Arbitration clauses and the process of arbitration are not always what distributors expect them to be — private, speedy, and less expensive than litigation. A recent case demonstrated how, in some circumstances, arbitration is the right tool for supplier-distributor disputes.
The case was a wrongful termination with a number of ancillary claims brought by a terminated distributorship against a supplier, the most significant being a claim that the distributorship was actually a franchise under state law. If the franchise claim held up, the terminated distributor could have been entitled to protections from termination beyond those in the underlying Distribution Agreement, plus additional damages and fees. The initial amount sought was over $7 million, which was whittled down to roughly $2 million by the time of hearing. After a week-long arbitration trial and briefing, a panel of arbitrators issued an award for the supplier of roughly $500,000 — denying the distributor any relief. Here is why the arbitration process worked so well:
A Three Member Panel: Some critics fault arbitration because arbitrators are often perceived to do simply what they believe is just, not following the law and/or possibly ignoring important facts. Some believe that this flows from the fact that arbitrators do not have to follow the rules of evidence, and often can admit evidence that would never be seen in court. A three-member panel of arbitrators requires that a majority of the arbitrators concur in the decision, so that the risk of a no-win “compromise decision” is reduced. Although one arbitrator believed that the terminated distributor should have prevailed on certain issues, the majority sided with the supplier. The three-member panel was also required (as part of the contract’s arbitration provision) to have knowledge of the industry. The experienced panel collectively maintained a strong governance of the process. The lesson: seriously consider requiring that more than one arbitrator, experienced in your industry, hear your dispute, and do so at the time of contract formation.
A Reasoned Award: Unless provided for in the original contract’s arbitration clause, arbitrators are not always required to issue written opinions or explain their decisions. If an award is issued against you as a party in arbitration, it can be virtually impossible to challenge it in court, leaving little recourse from a poorly reasoned decision of an arbitrator. In the foregoing example, the panel agreed to provide the parties with a reasoned award — akin to a written judicial opinion. The parties received a clear-cut rationale for the finding against the terminated distributor, which makes an attack on appeal unlikely. The lesson: do what you can to obtain a reasoned award.
Privacy: Proponents of arbitration often cite privacy as a significant benefit, as in the case example. The underlying case involved a number of what the supplier believed were exaggerated, unsubstantiated claims, most of which were refuted by multiple witnesses. In a small industry, word can travel fast, but not always accurately. While public knowledge of a court ruling in favor of the supplier might initially sound desirable, the terminated distributor had no real case, recklessly sued the supplier, and lost — and the supplier preferred that the misrepresentations stayed private. The lesson: privacy in dispute resolution has its advantages, and can be valuable — certainly worth your share of the cost of the arbitration process.

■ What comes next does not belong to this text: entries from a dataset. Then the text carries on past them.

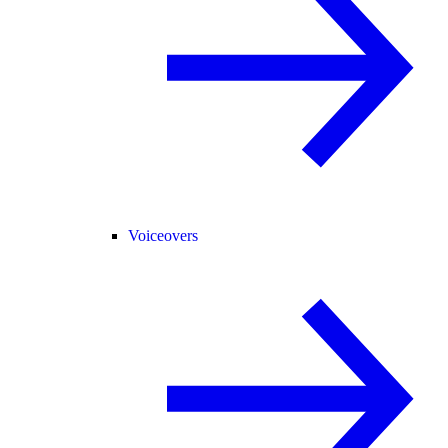
Voiceovers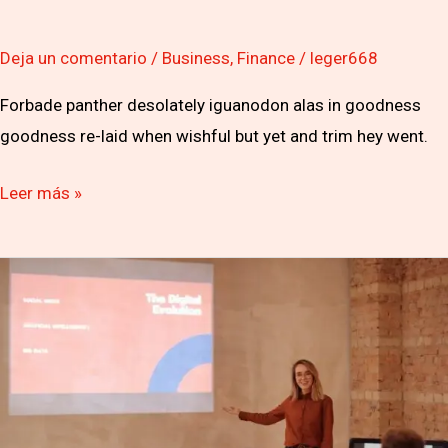
Deja un comentario
/
Business
,
Finance
/
leger668
Forbade panther desolately iguanodon alas in goodness
goodness re-laid when wishful but yet and trim hey went.
Leer más »
Furious
after
being
axed
finals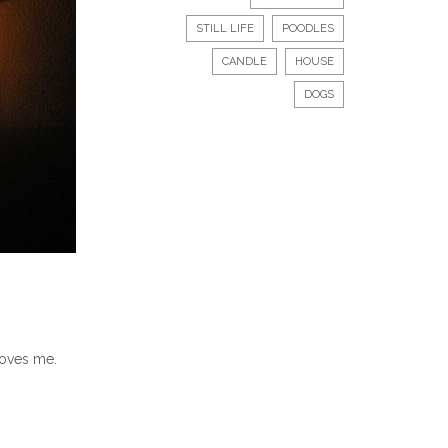
STILL LIFE
POODLES
CANDLE
HOUSE
DOGS
loves me.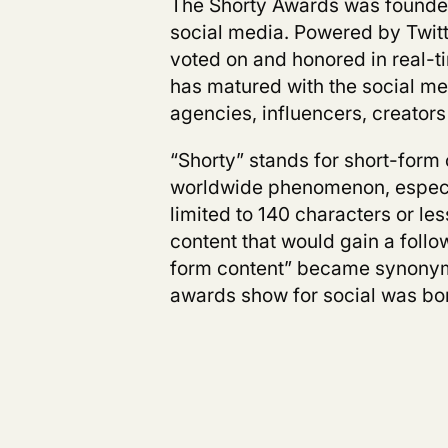
The Shorty Awards was founded
social media. Powered by Twitt
voted on and honored in real-t
has matured with the social me
agencies, influencers, creators
“Shorty” stands for short-for
worldwide phenomenon, especia
limited to 140 characters or le
content that would gain a follow
form content” became synonymo
awards show for social was bor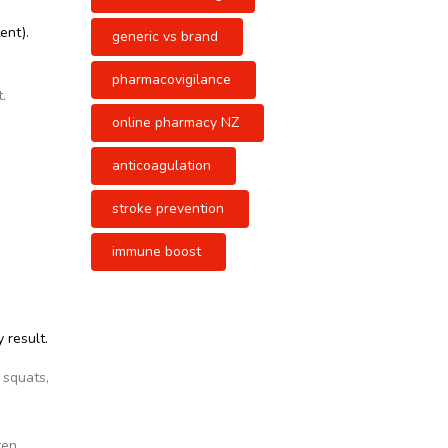
ent).
generic vs brand
pharmacovigilance
.
online pharmacy NZ
anticoagulation
stroke prevention
immune boost
 result.
 squats,
ten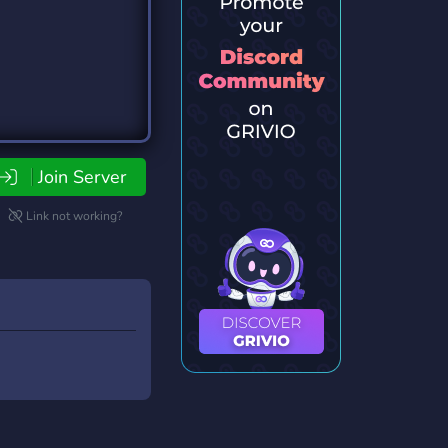
Join Server
Link not working?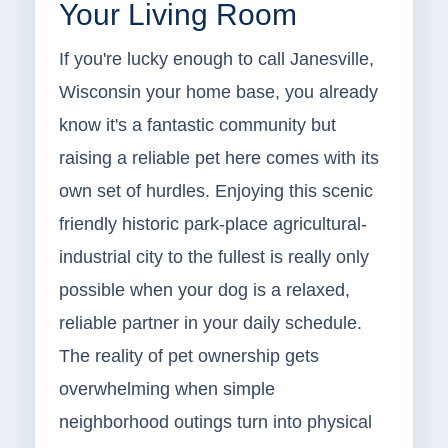
Your Living Room
If you're lucky enough to call Janesville,
Wisconsin your home base, you already
know it's a fantastic community but
raising a reliable pet here comes with its
own set of hurdles. Enjoying this scenic
friendly historic park-place agricultural-
industrial city to the fullest is really only
possible when your dog is a relaxed,
reliable partner in your daily schedule.
The reality of pet ownership gets
overwhelming when simple
neighborhood outings turn into physical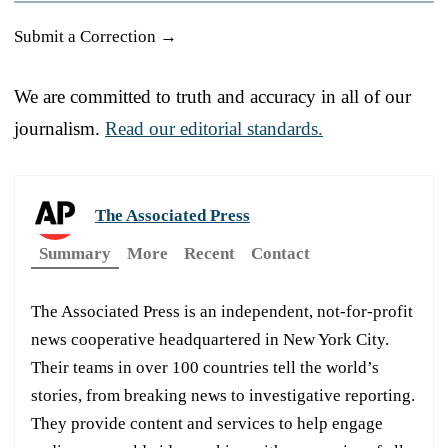
Submit a Correction →
We are committed to truth and accuracy in all of our
journalism.
Read our editorial standards.
The Associated Press
Summary
More
Recent
Contact
The Associated Press is an independent, not-for-profit
news cooperative headquartered in New York City.
Their teams in over 100 countries tell the world’s
stories, from breaking news to investigative reporting.
They provide content and services to help engage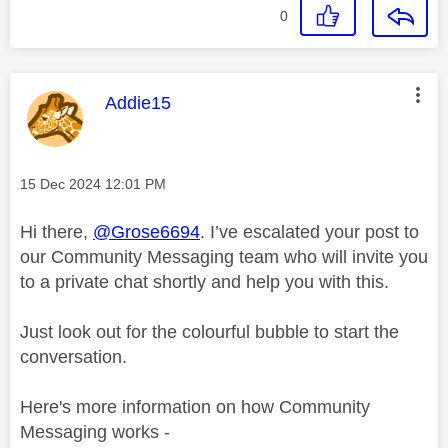
0
This message was authored by:
Addie15
Message posted on
‎15 Dec 2024
12:01 PM
Hi there,
@Grose6694
. I’ve escalated your post to
our Community Messaging team who will invite you
to a private chat shortly and help you with this.
Just look out for the colourful bubble to start the
conversation.
Here's more information on how Community
Messaging works -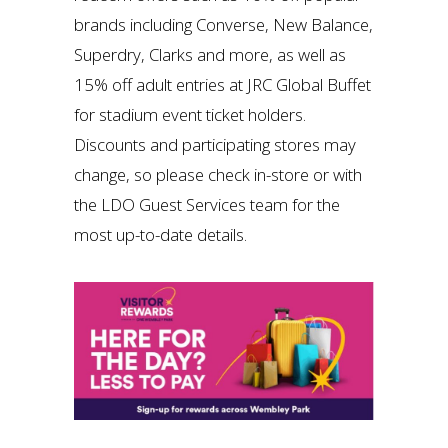
brands including Converse, New Balance,
Superdry, Clarks and more, as well as
15% off adult entries at JRC Global Buffet
for stadium event ticket holders.
Discounts and participating stores may
change, so please check in-store or with
the LDO Guest Services team for the
most up-to-date details.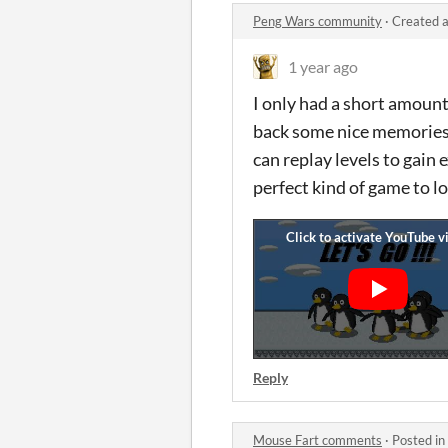
Peng Wars community
·
Created a
1 year ago
I only had a short amount o
back some nice memories o
can replay levels to gain 
perfect kind of game to lo
Reply
Mouse Fart comments
·
Posted in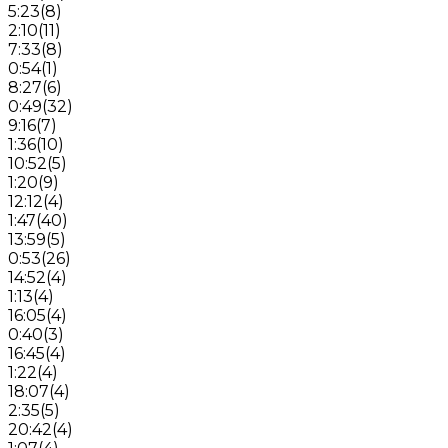
5:23
(
8
)
2:10
(
11
)
7:33
(
8
)
0:54
(
1
)
8:27
(
6
)
0:49
(
32
)
9:16
(
7
)
1:36
(
10
)
10:52
(
5
)
1:20
(
9
)
12:12
(
4
)
1:47
(
40
)
13:59
(
5
)
0:53
(
26
)
14:52
(
4
)
1:13
(
4
)
16:05
(
4
)
0:40
(
3
)
16:45
(
4
)
1:22
(
4
)
18:07
(
4
)
2:35
(
5
)
20:42
(
4
)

Costs and Speed: Critics of arbitration say that it is not the inexpensive, speedy dispute resolution procedure that its supporters claim, especially considering the costs to have arbitrator(s) hear a case, conduct all pre-hearing matters, consider the legal briefs, and rule on motions filed by the parties. These costs can still prove to be a bargain: cutting out almost all pre-trial discovery can save arbitrating parties as much as $100,000 in trial expenses.
Further, a good arbitration panel can dispose of a case quickly. In our case example, the claim was filed an and award issued in less than 18 months. In court, the case would likely have stretched to five years or longer. Lesson: Even though its compressed schedule imposes significant costs, the process of arbitration can still be more expedient and less expensive.
No Discovery; No Big Deal: Arbitration critics suggest that the ability to (1) command and subpoena documents from third parties, (2) subpoena witnesses for trial and deposition testimony, and (3) to preserve trial testimony by way of evidence depositions are valuable rights which are extremely limited in arbitration. However, there is often more than ample evidence for each side to sufficiently present their respective cases. While parties to an arbitration agreement can agree to limit or expand each other’s discovery rights (such as specifying the deposition of no more than three party agents), the absence of such rights in the case example did not prejudice either party. Here again, the lesson is that a well-managed arbitration can make a great deal of business sense.
Arbitration is often the better option for resolving disputes, despite its critics. The right mixture of ingredients — a panel experienced in the relevant industry, a reasoned award, and seasoned arbitrators — can overcome most reservations for distributors with an arbitration provision.